▸ Activity: Every entry below is to be copied word for word, with its pictures removed.

▸ Stored data entries:
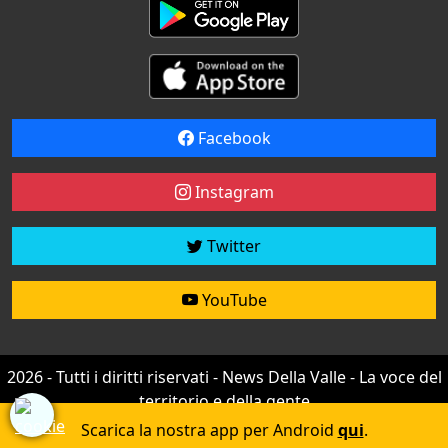
Facebook
Instagram
Twitter
YouTube
2026 - Tutti i diritti riservati - News Della Valle - La voce del
territorio e della gente
Credit by
efree
Scarica la nostra app per Android
qui
.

▸ Expected output:
Facebook
Instagram
Twitter
YouTube
2026 - Tutti i diritti riservati - News Della Valle - La voce del
territorio e della gente
Credit by
efree
Scarica la nostra app per Android
qui
.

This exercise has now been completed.